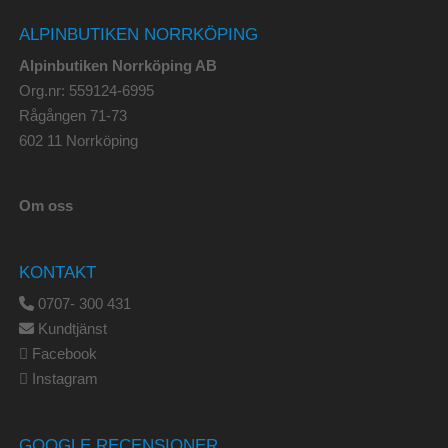
ALPINBUTIKEN NORRKÖPING
Alpinbutiken Norrköping AB
Org.nr: 559124-6995
Rågången 71-73
602 11 Norrköping
Om oss
KONTAKT
0707- 300 431
Kundtjänst
Facebook
Instagram
GOOGLE RECENSIONER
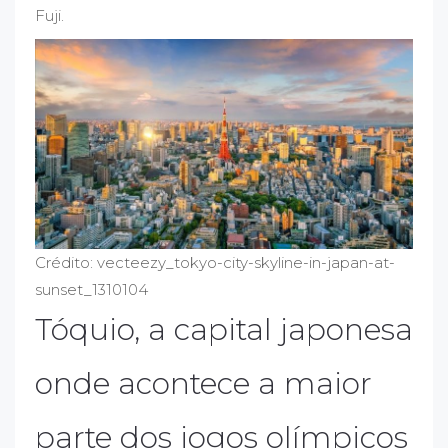
Fuji.
Crédito: vecteezy_tokyo-city-skyline-in-japan-at-
sunset_1310104
Tóquio, a capital japonesa
onde acontece a maior
parte dos jogos olímpicos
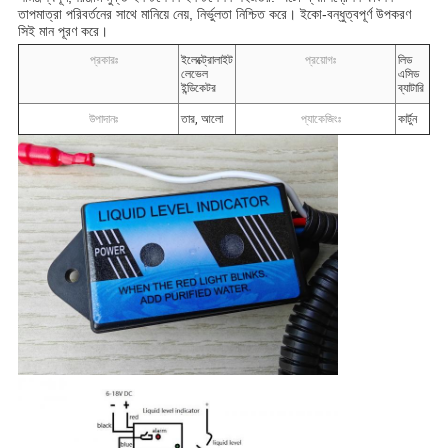
তাপমাত্রা পরিবর্তনের সাথে মানিয়ে নেয়, নির্ভুলতা নিশ্চিত করে। ইকো-বন্ধুত্বপূর্ণ উপকরণ
সিই মান পূরণ করে।
প্রকারঃ
ইলেক্ট্রোলাইট
প্রয়োগঃ
লিড
লেভেল
এসিড
ইন্ডিকেটর
ব্যাটারি
উপাদানঃ
তার, আলো
প্যাকেজিংঃ
কার্টুন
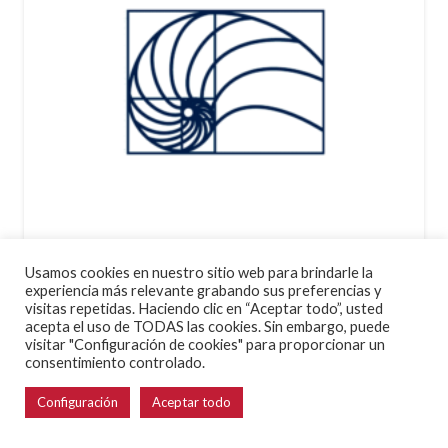
Usamos cookies en nuestro sitio web para brindarle la
experiencia más relevante grabando sus preferencias y
Arquitectos en Torrevieja
visitas repetidas. Haciendo clic en “Aceptar todo”, usted
acepta el uso de TODAS las cookies. Sin embargo, puede
visitar "Configuración de cookies" para proporcionar un
consentimiento controlado.
Configuración
Aceptar todo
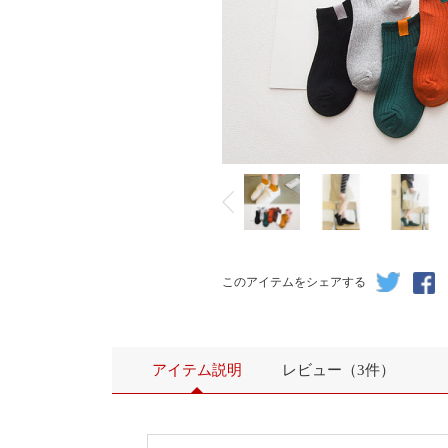
このアイテムをシェアする
アイテム説明
レビュー（3件）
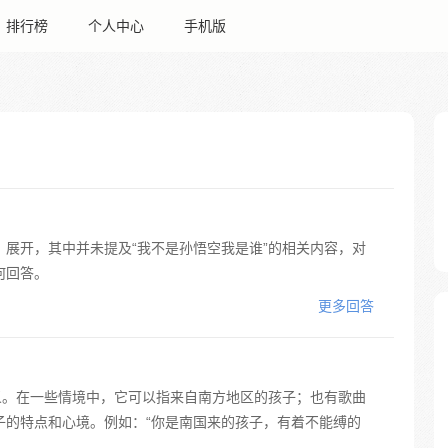
排行榜
个人中心
手机版
展开，其中并未提及“我不是孙悟空我是谁”的相关内容，对
何回答。
更多回答
义。在一些情境中，它可以指来自南方地区的孩子；也有歌曲
子的特点和心境。例如：“你是南国来的孩子，有着不能缚的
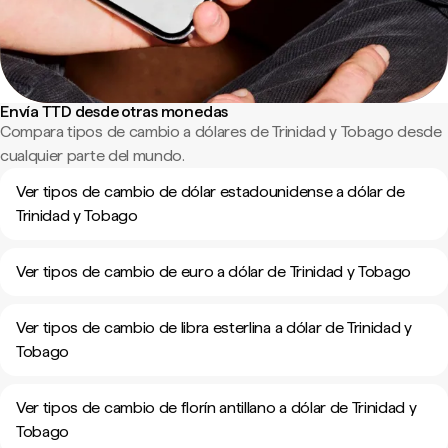
Envía TTD desde otras monedas
Compara tipos de cambio a dólares de Trinidad y Tobago desde
cualquier parte del mundo.
Ver tipos de cambio de dólar estadounidense a dólar de
Trinidad y Tobago
Ver tipos de cambio de euro a dólar de Trinidad y Tobago
Ver tipos de cambio de libra esterlina a dólar de Trinidad y
Tobago
Ver tipos de cambio de florín antillano a dólar de Trinidad y
Tobago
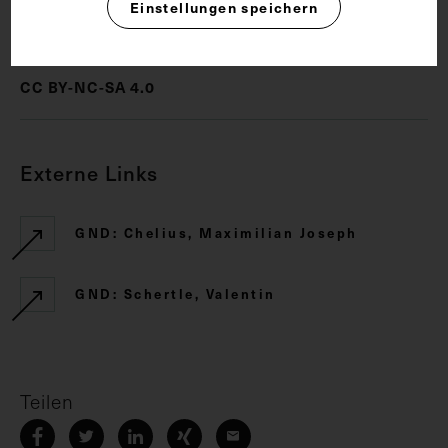
Einstellungen speichern
Rechte
CC BY-NC-SA 4.0
Externe Links
GND: Chelius, Maximilian Joseph
GND: Schertle, Valentin
Teilen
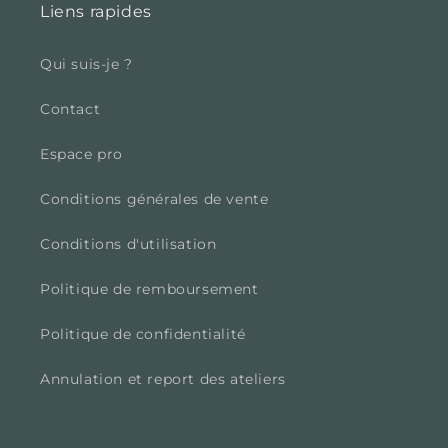
Liens rapides
Qui suis-je ?
Contact
Espace pro
Conditions générales de vente
Conditions d'utilisation
Politique de remboursement
Politique de confidentialité
Annulation et report des ateliers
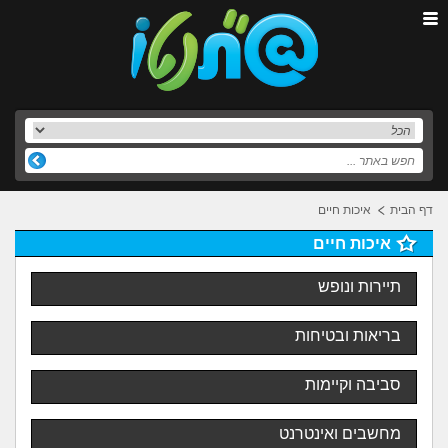
דף הבית
איכות חיים
איכות חיים
תיירות ונופש
בריאות ובטיחות
סביבה וקיימות
מחשבים ואינטרנט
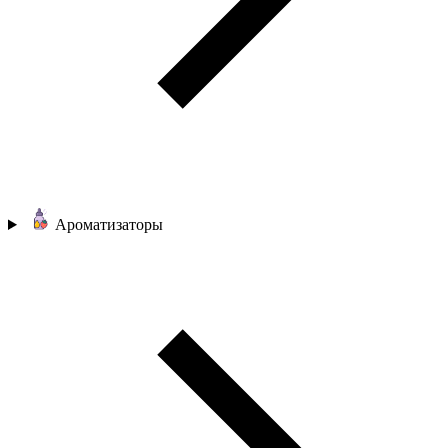
Ароматизаторы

- Directions -
Search the entries for the word "Trinidad". Copy each line where it appears.

- Your response -
Compara tipos de cambio a dólares de Trinidad y Tobago desde
Trinidad y Tobago
Ver tipos de cambio de euro a dólar de Trinidad y Tobago
Ver tipos de cambio de libra esterlina a dólar de Trinidad y
Ver tipos de cambio de florín antillano a dólar de Trinidad y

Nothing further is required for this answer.